* **WHAT YOU SHOULD DO**
Look through the data below and output, unchanged, every line from the one holding "MySQL Traning in Dharampura Extension" through the one holding "printer/scanner since October", inclusive. Skip the pictures.

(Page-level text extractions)
● ● ●

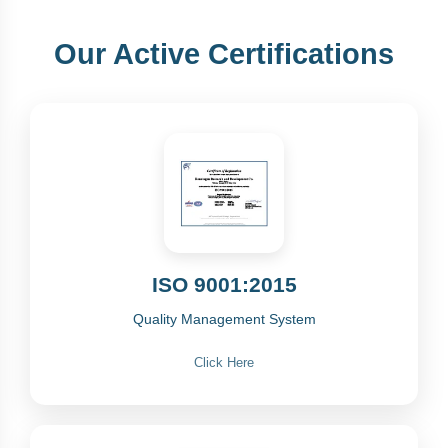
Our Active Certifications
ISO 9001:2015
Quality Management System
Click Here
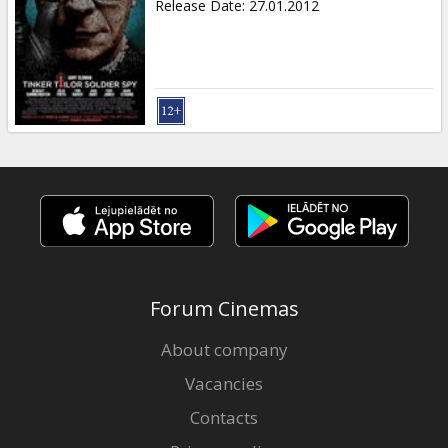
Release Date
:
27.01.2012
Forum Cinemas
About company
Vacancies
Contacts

● ● ●

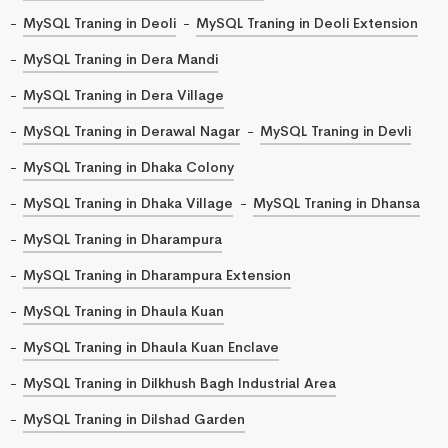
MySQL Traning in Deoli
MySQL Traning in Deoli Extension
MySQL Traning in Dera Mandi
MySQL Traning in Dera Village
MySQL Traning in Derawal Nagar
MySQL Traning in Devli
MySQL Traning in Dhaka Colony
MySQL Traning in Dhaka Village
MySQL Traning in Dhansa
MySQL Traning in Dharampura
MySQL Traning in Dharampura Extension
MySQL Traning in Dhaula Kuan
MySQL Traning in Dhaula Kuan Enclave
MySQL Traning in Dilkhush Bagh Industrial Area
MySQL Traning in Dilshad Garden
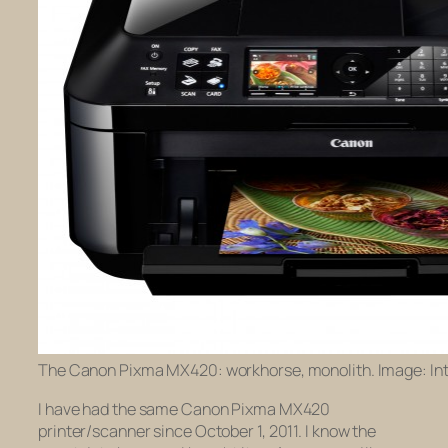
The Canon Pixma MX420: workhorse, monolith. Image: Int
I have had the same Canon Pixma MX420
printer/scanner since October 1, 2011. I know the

● ● ●

* **ANSWER**
MySQL Traning in Dharampura Extension
MySQL Traning in Dhaula Kuan
MySQL Traning in Dhaula Kuan Enclave
MySQL Traning in Dilkhush Bagh Industrial Area
MySQL Traning in Dilshad Garden
The Canon Pixma MX420: workhorse, monolith. Image: Int
I have had the same Canon Pixma MX420
printer/scanner since October 1, 2011. I know the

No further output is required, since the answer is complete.